Authoring Improvements

Copilot Studio’s agent authoring gets faster — conversational scaffolding, improved tool/action binding, better testing flows. Closer parity with Agentforce Builder’s conversational-to-production pipeline. The new authoring canvas lets a maker describe an agent in natural language and gets a starter topic graph, action stubs, and a test harness in one click.

The catch is that the starter graph is a starting point, not a finished product. Production agents still need explicit topic boundaries, fallback paths, and observability. Train makers on the difference between scaffolded and shipped, otherwise you ship a chat box that hallucinates on edge cases.

MCP Integration

Agents built in Copilot Studio can connect to MCP servers, including external ones. Multi-vendor agent coordination — Microsoft agents calling Salesforce MCP endpoints, for example — becomes viable.

agent_mcp:
  servers:
    - name: dataverse
      url: https://contoso.crm.dynamics.com/mcp
    - name: salesforce
      url: https://contoso.my.salesforce.com/mcp
  scopes:
    dataverse: [read, write_account]
    salesforce: [read]

The cross-vendor pattern is genuinely useful for organizations that did not consolidate to one CRM. It is also a security review trigger. Get the data flow signed off before opening the second MCP endpoint.

Dynamics 365 Coupling

Tighter integration with D365 entities. Agents have richer context from Dataverse, surface better in Power Apps, handle D365-specific workflows natively. The new entity binding model means an agent attached to the Account form gets the current record context without a custom action; previously you wired this manually with an Xrm call.

// Old pattern
const account = await Xrm.WebApi.retrieveRecord("account", id);
agent.setContext({ account });

// New pattern, with binding
agent.bindTo(formContext);

The new pattern halves the wiring code and keeps the agent honest about the record it claims to be operating on.

Governance

Central admin controls for agent deployment, usage monitoring, data access policies. Enterprise controls catch up with Microsoft’s rest-of-platform governance model. The Power Platform admin center now shows agent telemetry next to flow telemetry, with the same DLP policy surface.
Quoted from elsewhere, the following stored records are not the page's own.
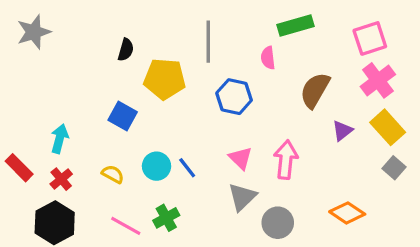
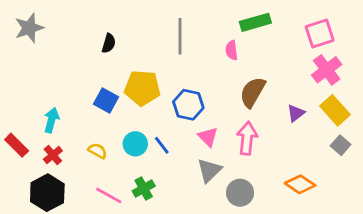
yellow pentagon: (165, 79) -> (142, 88), moved
brown semicircle: (315, 90) -> (253, 92), moved
blue hexagon: (234, 97) -> (188, 105), moved

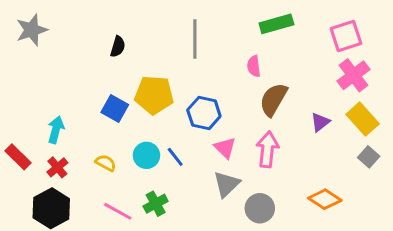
pink semicircle: (232, 50) -> (254, 66), moved

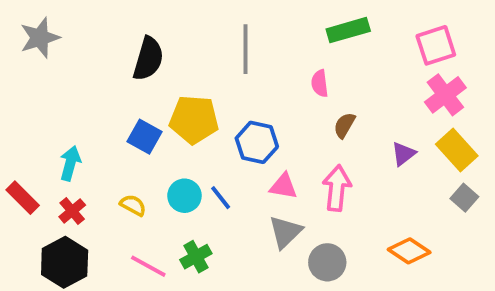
black semicircle: (118, 47) -> (148, 59), size x1.6
brown semicircle: (273, 99) -> (344, 125), size x0.6
pink triangle: (225, 148) -> (283, 186), turned -35

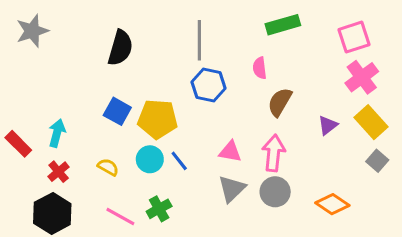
yellow pentagon: (194, 120) -> (158, 119), moved
brown semicircle: (344, 125) -> (280, 102), size x1.4
blue hexagon: (257, 142) -> (209, 85), moved
red rectangle: (23, 198) -> (18, 144), moved
gray circle: (327, 262) -> (275, 192), moved

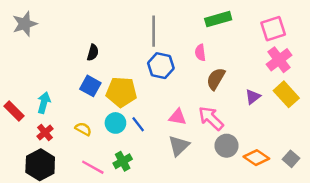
black semicircle: (120, 48) -> (93, 53), moved, size x0.6
pink arrow: (274, 153) -> (211, 118), turned -52
gray square: (377, 161) -> (291, 159), moved
gray circle: (275, 192) -> (227, 146), moved

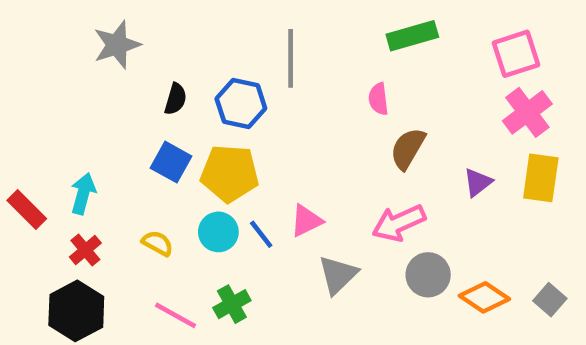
gray star: (25, 24) -> (117, 45), moved
blue hexagon: (161, 66) -> (241, 103), moved
yellow rectangle: (286, 94) -> (541, 178), turned 50
pink triangle: (178, 117) -> (306, 221), moved, turned -36
pink arrow: (211, 118) -> (399, 223), turned -68

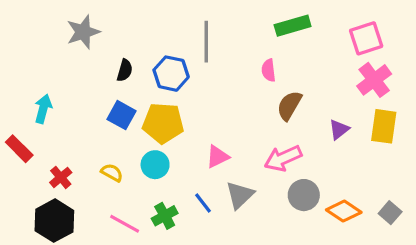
cyan arrow: (83, 194) -> (43, 109), moved
blue line: (261, 234) -> (203, 203), moved

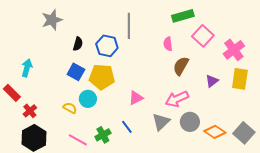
pink square: (366, 38) -> (203, 36), moved, turned -30
cyan circle: (155, 165) -> (88, 99), moved
red cross: (61, 177) -> (30, 111), moved
gray triangle: (240, 195) -> (161, 122), moved
gray square: (390, 213) -> (244, 133), size x1.5

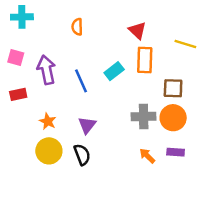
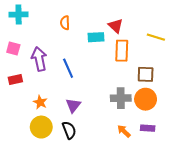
cyan rectangle: (114, 71) -> (96, 37), moved, turned 35

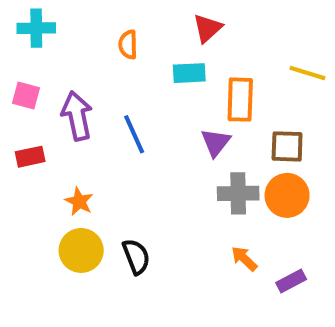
red triangle: (116, 26) -> (208, 28), moved, turned 35
purple triangle: (73, 105) -> (216, 142), moved
purple rectangle: (148, 128) -> (291, 281), moved, turned -32

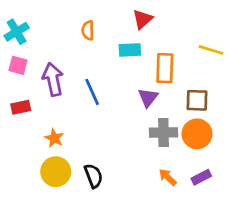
cyan cross: (36, 28) -> (17, 32), moved, turned -30
purple rectangle: (291, 281) -> (201, 177), moved

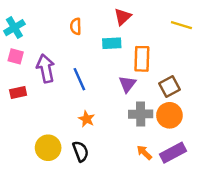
yellow line: (211, 50) -> (181, 25), moved
brown square: (197, 100) -> (169, 86), turned -30
orange star: (54, 138) -> (87, 119), moved
purple rectangle: (201, 177) -> (173, 153), size x1.5

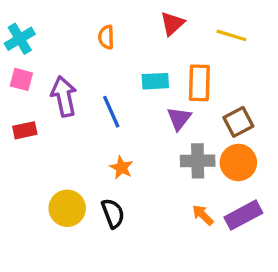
yellow line: (181, 25) -> (232, 35), moved
cyan rectangle: (112, 43) -> (155, 81), moved

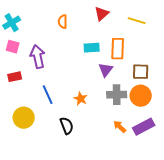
blue line: (111, 112) -> (48, 95), moved
brown square: (238, 122) -> (141, 72), turned 30
orange star: (121, 168) -> (81, 99), moved
yellow circle: (67, 208) -> (24, 118), moved

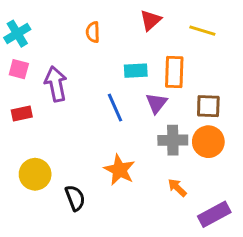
blue line: (48, 95) -> (115, 108), moved
orange star: (81, 99) -> (119, 170), moved, size x1.5
black semicircle: (67, 126) -> (75, 198), moved
purple rectangle: (144, 127) -> (214, 214), moved

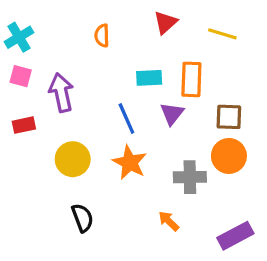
gray cross: (173, 140) -> (190, 177), moved
orange star: (119, 170) -> (130, 162), moved
yellow circle: (35, 174) -> (73, 159), moved
orange arrow: (177, 188) -> (169, 221), moved

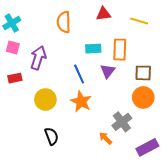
red triangle: (165, 23) -> (104, 14), turned 35
orange semicircle: (102, 36) -> (64, 22), size x1.5
purple arrow: (61, 92) -> (38, 58), turned 30
gray cross: (190, 177) -> (122, 122), moved, turned -36

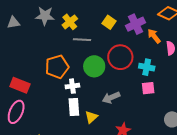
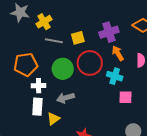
yellow square: (109, 22) -> (78, 38), moved, turned 32
orange arrow: (154, 36) -> (118, 53), moved
pink square: (148, 88) -> (125, 97), moved
gray arrow: (111, 98) -> (65, 98), moved

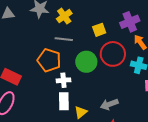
gray line: (54, 41) -> (64, 39), moved
orange pentagon: (26, 65) -> (49, 60), turned 30
gray arrow: (65, 98) -> (109, 104), moved

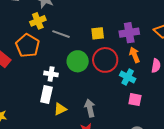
yellow cross: (64, 16) -> (38, 21), moved
orange pentagon: (49, 60) -> (28, 46), moved
gray arrow: (109, 104) -> (90, 108), turned 84

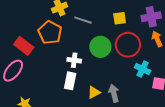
cyan cross: (128, 77) -> (143, 69), moved
yellow triangle: (60, 109) -> (94, 92), moved

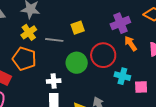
yellow square: (120, 18) -> (78, 28), moved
Set the DLP policy before makers start shipping. The default allows external HTTP connectors, which sounds permissive because it is. Tighten to an allow-list and document the exception process.

Multi-Agent Orchestration

The wave introduces a coordinator pattern where one agent delegates to specialist agents based on intent. A front-line agent triages, hands a billing question to the billing agent, and a contract question to the legal agent. Each specialist owns its data scope and tools, which keeps the agents auditable.

coordinator:
  agents:
    - billing: handles invoice, payment, refund
    - legal: handles contract, terms
    - support: handles outage, account access
  routing: classify_intent_then_handoff

Build coordinators when a single agent’s topic graph passes 50 nodes. Below that threshold, the overhead is not worth it.

Testing and Evaluation

Wave 1 ships an evaluation harness that runs scripted conversations against an agent and scores responses against a rubric. Plug it into your release pipeline so every agent change runs the eval suite. Agents drift the same way models drift; a regression suite is the only durable defense.

What to do this week

Stand up the DLP policy for agents, run the new evaluation harness against your one or two agents already in production, and pilot the entity binding pattern on a single Account form. Make sure your makers know the difference between a scaffolded agent and a shipped one.